• Information shown

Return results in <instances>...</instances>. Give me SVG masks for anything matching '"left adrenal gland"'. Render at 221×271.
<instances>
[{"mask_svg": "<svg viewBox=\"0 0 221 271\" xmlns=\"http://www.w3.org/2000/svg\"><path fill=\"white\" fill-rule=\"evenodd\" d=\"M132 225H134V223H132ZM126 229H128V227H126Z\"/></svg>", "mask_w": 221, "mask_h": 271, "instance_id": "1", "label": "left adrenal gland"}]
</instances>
* * *
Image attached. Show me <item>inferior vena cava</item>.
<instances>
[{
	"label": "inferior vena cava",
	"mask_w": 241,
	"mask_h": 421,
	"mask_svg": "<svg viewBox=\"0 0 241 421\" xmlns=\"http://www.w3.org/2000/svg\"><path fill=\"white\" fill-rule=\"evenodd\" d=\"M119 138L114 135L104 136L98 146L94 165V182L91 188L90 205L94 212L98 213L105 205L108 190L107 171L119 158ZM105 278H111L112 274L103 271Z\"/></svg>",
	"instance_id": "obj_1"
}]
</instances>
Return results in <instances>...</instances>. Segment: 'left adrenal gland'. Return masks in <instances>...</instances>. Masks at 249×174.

• Task brief
From the line that has "Image attached. Show" through the line that has "Return results in <instances>...</instances>. Segment: 'left", copy every line exactly as it appears above, and leave out all others.

• Reply to the exercise
Image attached. Show me <item>inferior vena cava</item>.
<instances>
[{
	"label": "inferior vena cava",
	"mask_w": 241,
	"mask_h": 421,
	"mask_svg": "<svg viewBox=\"0 0 241 421\" xmlns=\"http://www.w3.org/2000/svg\"><path fill=\"white\" fill-rule=\"evenodd\" d=\"M119 138L114 135L104 136L98 146L94 165V182L91 188L90 205L94 212L98 213L105 205L108 190L107 171L119 158ZM105 278H111L112 274L103 271Z\"/></svg>",
	"instance_id": "obj_1"
}]
</instances>
Return results in <instances>...</instances>. Segment: 'left adrenal gland'. Return masks in <instances>...</instances>. Masks at 249×174.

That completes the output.